4.1.2. Spatial Correlation between Mushroom Place-Name and Restaurant POI
After calculating the coefficient of variation and Pearson correlation coefficient between mushroom place-name POI and mushroom restaurant POI (
Table 3), we can see that the variation coefficient of place-name POI is 0.69 and the variation coefficient of mushroom restaurant POI is 1.38; the variation coefficient of mushroom restaurant POIs is, therefore, larger than that of mushroom place-name POI. The Pearson correlation coefficient between the number of mushroom place-name POI and mushroom restaurant POI in various cities is 0.74, which indicates that there is a positive correlation and strong correlation between the number of mushroom place-name POI and mushroom restaurant POI in various cities in Yunnan Province.
4.2. Marketing Analysis
4.2.1. Overall Market Situation in Cities
After classifying and analyzing POI data and sales information for online shopping products, we obtained
Table 4. It shows that, among the 16 cities in Yunnan, online shopping products in Kunming number the highest at 2866, and this city has the highest trading volume and sales, at 316,515 and 2,086,122, respectively. In terms of mushroom restaurant POI statistics, Kunming also ranks first, with 141 mushroom restaurants. For mushroom place-name POI, Chuxiong Yi ranks first, with 36 mushroom-related place names. However, the number of mushroom restaurant POI and mushroom place-name POI in Nujiang Lisu is small, and there is no relevant product information about online shopping data.
4.2.2. Merchandise Distribution Characteristics
Using the natural breakpoint method, the sales of wild edible mushrooms were divided into three levels. As shown in
Figure 4, Dêqên Tibetan in northwest Yunnan and Kunming in central Yunnan have obvious advantages in merchandise sales compared with other regions. According to the data in
Table 4, Kunming sold the highest number of categories—2866—while Chuxiong and Qujing only sold 172 and 132 categories, respectively, ranking second and third. Regarding merchandise trading volume, that of Kunming was 316,515, ranking first; that of Dêqên Tibetan was 6021, ranking second; and that of Qujing was 4191, ranking third. In terms of sales, Kunming ranked first with sales of 20 million, Dêqên Tibetan ranked second with sales of 10 million, and Qujing ranked third with sales of 7.3 million.

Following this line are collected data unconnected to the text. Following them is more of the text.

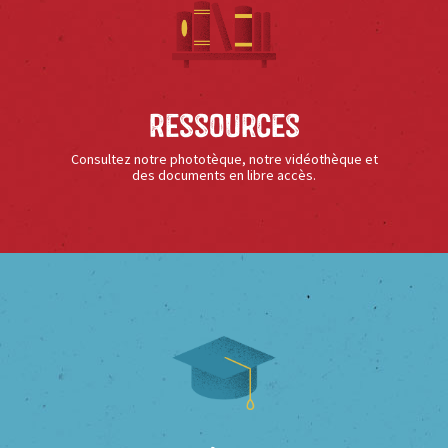
Ressources
Consultez notre phototèque, notre vidéothèque et
des documents en libre accès.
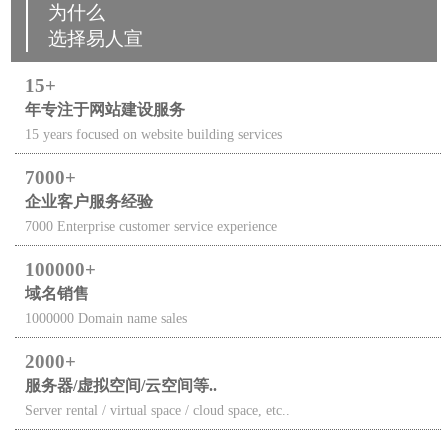
为什么
选择易人宣
15
年专注于网站建设服务
15 years focused on website building services
7000
企业客户服务经验
7000 Enterprise customer service experience
100000
域名销售
1000000 Domain name sales
2000
服务器/虚拟空间/云空间等..
Server rental / virtual space / cloud space, etc..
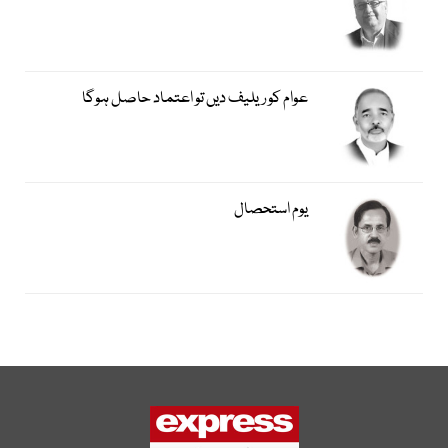
عوام کو ریلیف دیں تو اعتماد حاصل ہوگا
یوم استحصال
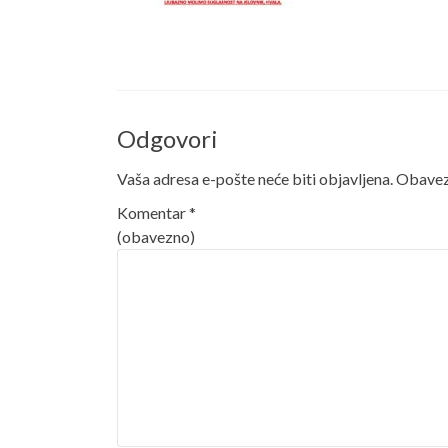
Odgovori
Vaša adresa e-pošte neće biti objavljena.
Obavezn
Komentar
*
(obavezno)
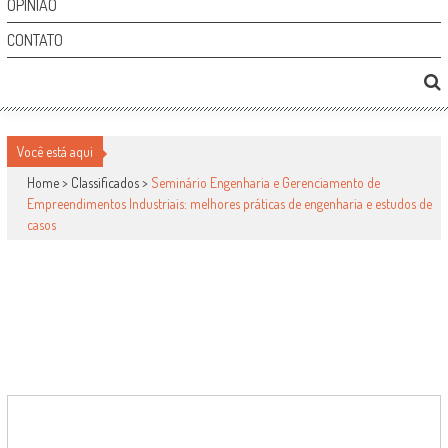
OPINIÃO
CONTATO
SEMINÁRIO ENGENHARIA E GERENCIAMENTO DE
EMPREENDIMENTOS INDUSTRIAIS: MELHORES
PRÁTICAS DE ENGENHARIA E ESTUDOS DE
Você está aqui
CASOS
Home >
Classificados
>
Seminário Engenharia e Gerenciamento de
Empreendimentos Industriais: melhores práticas de engenharia e estudos de
casos
Classificados
por
-
23 de março de 2011
0
1521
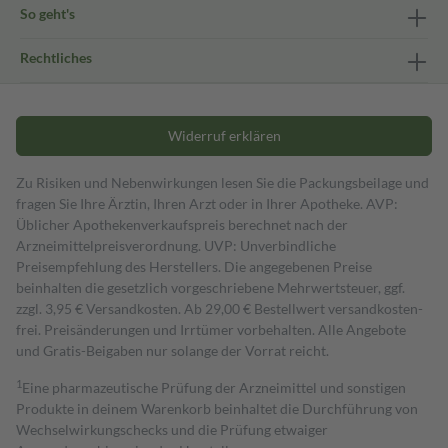
So geht's
Rechtliches
Widerruf erklären
Zu Risiken und Nebenwirkungen lesen Sie die Packungsbeilage und
fragen Sie Ihre Ärztin, Ihren Arzt oder in Ihrer Apotheke. AVP:
Üblicher Apothekenverkaufspreis berechnet nach der
Arzneimittelpreisverordnung. UVP: Unverbindliche
Preisempfehlung des Herstellers. Die angegebenen Preise
beinhalten die gesetzlich vorgeschriebene Mehrwertsteuer, ggf.
zzgl. 3,95 € Versandkosten. Ab 29,00 € Bestell­wert versand­kosten­
frei. Preisänderungen und Irrtümer vorbehalten. Alle Angebote
und Gratis-Beigaben nur solange der Vorrat reicht.
1
Eine pharmazeutische Prüfung der Arzneimittel und sonstigen
Produkte in deinem Warenkorb beinhaltet die Durchführung von
Wechselwirkungschecks und die Prüfung etwaiger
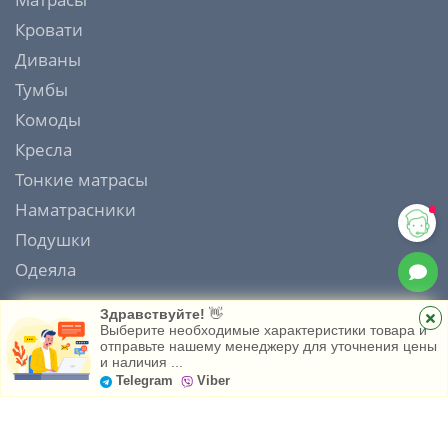
Кровати
Диваны
Тумбы
Комоды
Кресла
Тонкие матрасы
Наматрасники
Подушки
Одеяла
Здравствуйте!
👋
Выберите необходимые характеристики товара и
отправьте нашему менеджеру для уточнения цены
ИНТЕРНЕТ МАГАЗИН МАТРАСОВ MATRAS HOUSE 2006 - 2026
и наличия ...
Главная
Каталог
Избранное
Telegram
Viber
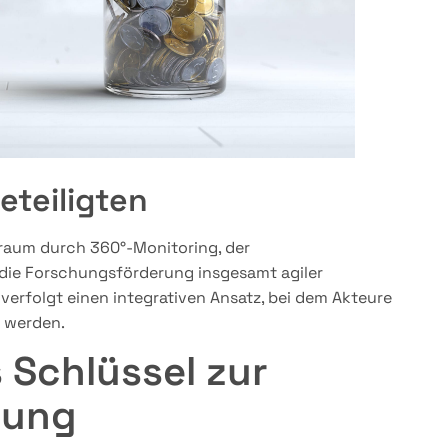
eteiligten
rnraum durch 360°-Monitoring, der
d die Forschungsförderung insgesamt agiler
verfolgt einen integrativen Ansatz, bei dem Akteure
 werden.
s Schlüssel zur
rung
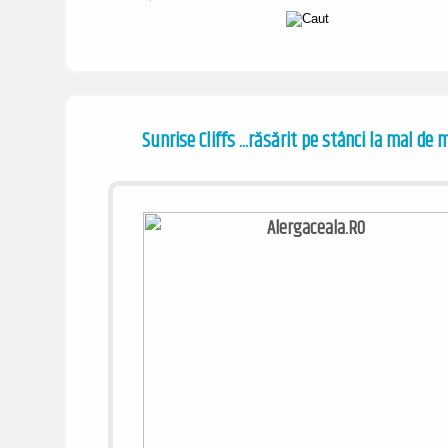
Sunrise Cliffs ...răsărit pe stânci la mal de 
/ www.alergaceala.ro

4.2.3. Regional Characteristics of Commodity Sales
As shown in
Table 5, the nine most well-known mushrooms in Yunnan Province were used as statistical indicators, and their corresponding commodity numbers in various cities were counted. According to the above-mentioned statistical information on commodity category and sales, Kunming, Qujing, Chuxiong Yi, and Dêqên Tibetan were taken as examples for analysis. Mushrooms sold in Kunming include Boletus, Tricholoma matsutake, Thelephora ganbajun Zang, Morel, and Collybia albuminosa, of which Morel numbered the most at 741. There were also a large number of Boletus, Tricholoma matsutake, and Collybia albuminosa at 535, 377, and 484, respectively; in contrast, Chanterelle only numbered 148. Wild edible mushrooms sold in Qujing include Boletus, Russula virescens, Tricholoma matsutake, and Collybia albuminosa; of these, Boletus numbered the most at 61, while Russula virescens, Tricholoma matsutake, and Collybia albuminosa numbered 52, 46, and 46, respectively. Of the wild edible mushrooms sold in Chuxiong Yi, Boletus and the Old Man Head Bacteria numbered 75 and 47, respectively. The wild edible mushrooms sold in Dêqên Tibetan are mainly Tricholoma matsutake, accounting for 28.
In addition, the sales of several mushrooms have apparent regional characteristics, such as Chanterelle, Black Tiger Palm, Thelephora ganbajun Zang, Morel sold in Kunming, Russula virescens sold in Qujing, and the Old Man Head Bacteria sold in Chuxiong Yi, etc.; these are rarely sold in other cities.
4.2.4. Merchandise Production and Sales Matrix
The merchandise production and sales matrix was obtained by classifying and analyzing the origin information of online shopping products.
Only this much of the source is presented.